TTA and TPLO both appear to be excellent procedures for the treatment of cranial cruciate ligament injuries in medium and large breed dogs. These procedures may also be considered in smaller, more active patients and those patients with bilateral disease. They should be considered for those patients in whom other procedures have failed.
As an example of how we facilitate this decision for clients and patients who present to our practice, we recommend TTA as our procedure of choice for most of these cases due to the more rapid ability to bear weight, a lower complication rate, a less painful convalescence, and high owner satisfaction. We have been performing the TTA successfully for four years now. Our experience with the approximately 800 cases we have managed has been positive and similar to the early reports in the veterinary literature5. We highly recommend this procedure for medium to giant breed dogs with cranial cruciate ligament disease and for any size patient who needs a rapid return to athletic condition.

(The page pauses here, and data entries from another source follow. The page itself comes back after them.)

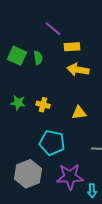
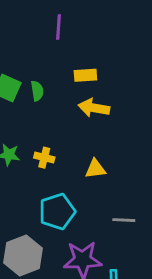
purple line: (53, 29) -> (58, 27), moved, turned 54
cyan pentagon: (52, 143) -> (57, 212), turned -30

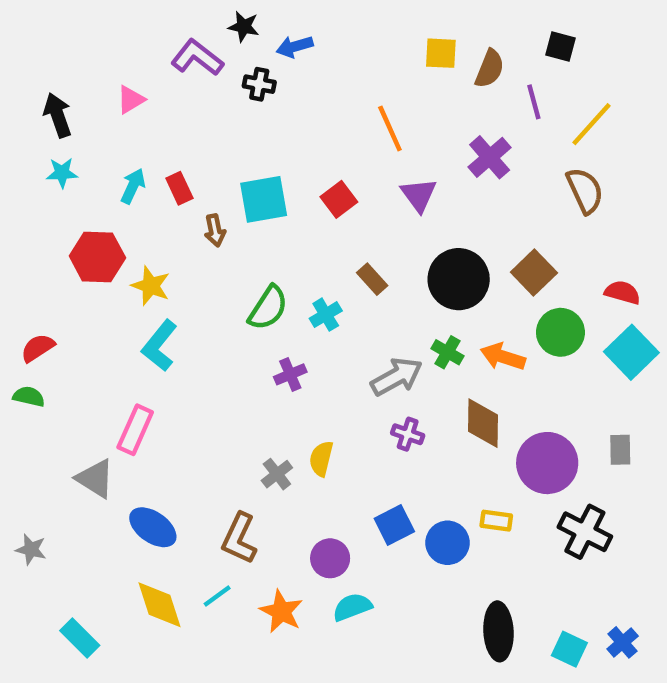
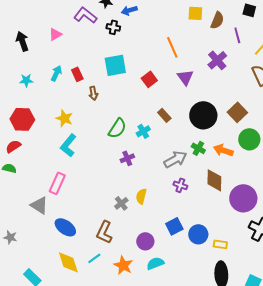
cyan star: (62, 173) -> (26, 80), moved
cyan square: (264, 199) -> (115, 65), moved
red hexagon: (97, 257) -> (22, 119), moved
yellow rectangle: (496, 521) -> (220, 244), moved

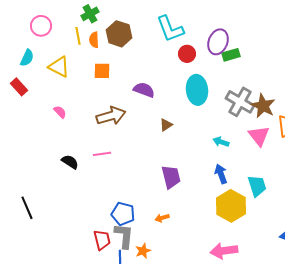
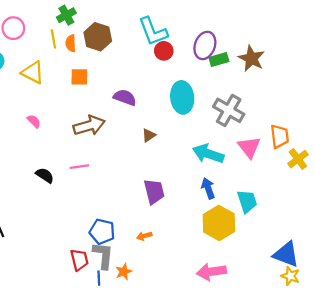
red circle: (187, 54) -> (164, 51), moved
brown star: (263, 106) -> (251, 58), moved
cyan arrow: (221, 142) -> (208, 154), size x1.8

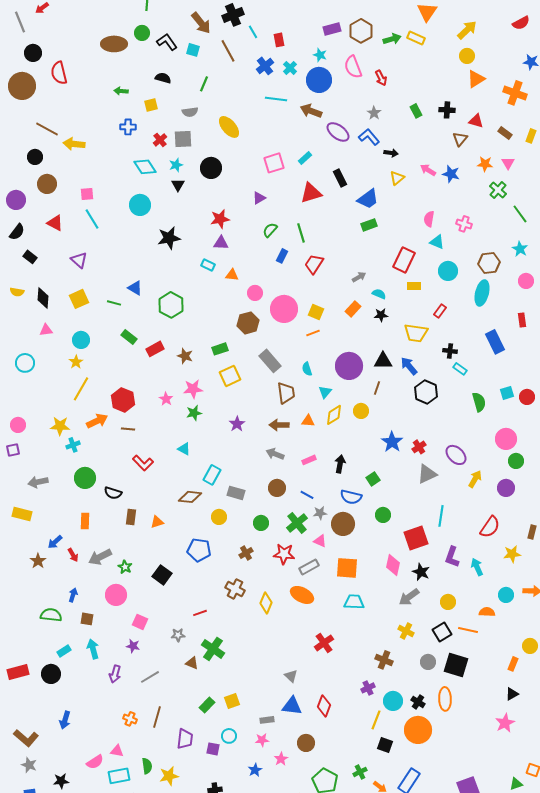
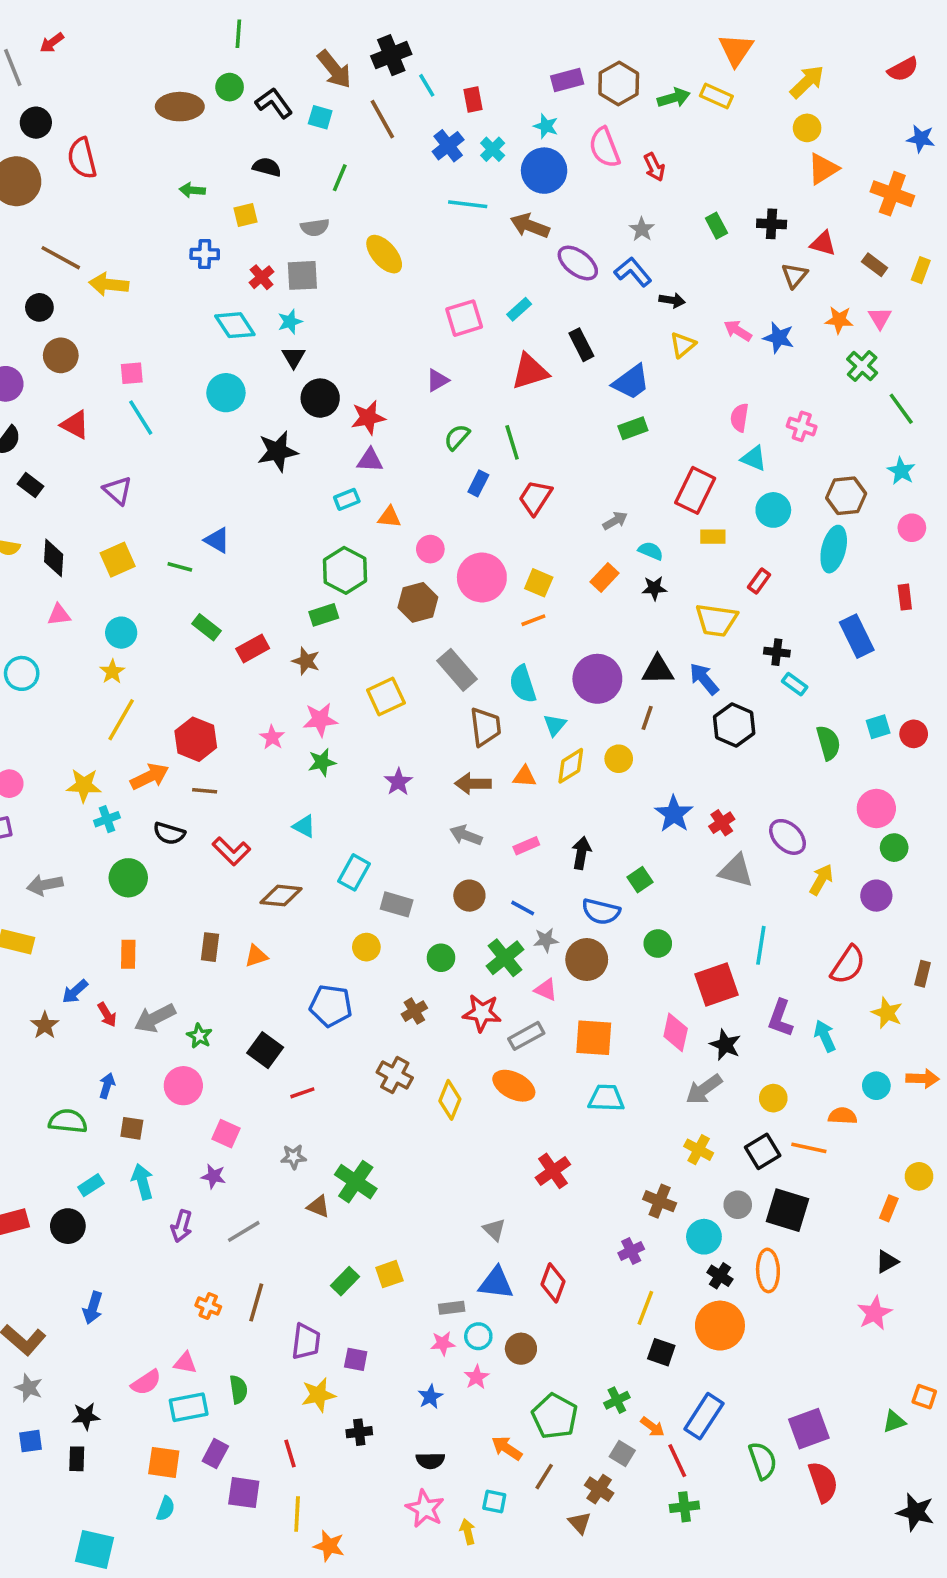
black circle: (211, 168) -> (320, 398), moved
cyan rectangle: (208, 265) -> (347, 499), turned -48
green hexagon: (171, 305) -> (345, 570), moved
green rectangle: (220, 349) -> (324, 615), moved
cyan semicircle: (307, 369) -> (523, 684), size x1.5
gray triangle: (427, 474) -> (736, 871), turned 40
black semicircle: (113, 493) -> (169, 833), moved
brown diamond: (190, 497) -> (281, 896), moved
yellow star: (512, 554) -> (887, 1013), turned 30
red line: (200, 613) -> (302, 1093), moved
cyan circle: (393, 701) -> (704, 1237), moved
cyan circle: (229, 736) -> (478, 1336), moved
yellow star: (169, 776) -> (318, 1395), moved

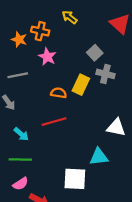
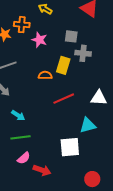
gray square: (95, 53) -> (71, 36), turned -32
pink star: (47, 57) -> (39, 40), moved
red line: (54, 122) -> (64, 99), moved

Some dogs are not good TTA candidates due to an excessively steep tibial plateau angle, a coexisting patellar luxation, or excessive concavity to the tibial crest. In these cases, TPLO is an excellent alternative. We have been performing the TPLO successfully for 11 years now. Our experience with over 10,000 cases has been positive and similar to the clinical reviews in the veterinary literature6,7. We recommend this procedure for large to giant breed dogs with cranial cruciate ligament disease and for those patients who need to return to an athletic lifestyle.
Many factors enter into the decision-making process that revolves around a recommendation for medical care. Everything from patient compliance to client financial concerns to the availability of surgical equipment and expertise will impact how a case moves forward. The interpretation of sound scientific data will help us, but it will also only be a piece of this complex puzzle. It is at times frustrating for all involved to navigate these decisions; acknowledge these frustrations through open communication and keep working toward the best treatment option for each patient and owner.
References 1 PM Montavon, DM Damur, S Tepic. Advancement of the tibial tuberosity for the treatment of cranial cruciate deficient canine stifle. Proceedings of the 1st World Orthopaedic Veterinary Congress; Munich Germany, September 2002, p. 152. 2 B Slocum, TD Slocum. Tibial plateau leveling osteotomy for repair of cranial cruciate ligament rupture in the canine. Vet Clin North Am Small Anim Pract (1993) 23:777–795. 3. SE Kim et al. Tibial Osteotomies for Cranial Cruciate Ligament Insufficiency in Dogs. Vet Surg (2008) 37:111–125. 4. CL Aragon, SC Budsberg. Applications of Evidence-Based Medicine: Cranial Cruciate Ligament Injury Repair in the Dog. Vet Surg (2005) 34:93–98. 5. J Cook. Outcomes-Based Patient Care in Veterinary Surgery:What Is An Outcome Measure? Vet Surg (2007) 36:187–189. 6. S LaFaver et al. Tibial Tuberosity Advancement for Stabilization of the Canine Cranial Cruciate Ligament-Deficient Stifle Joint: Surgical Technique, Early Results, and Complications in 101 Dogs. Vet Surg (2007) 36:573–586. 7. NH Priddy et al. Complications with and owner assessment of the outcome of tibial plateau leveling osteotomy for treatment of cranial cruciate ligament rupture in dogs: 193 cases (1997– 2001). J Am Vet Med Assoc (2003) 222:1726–1732.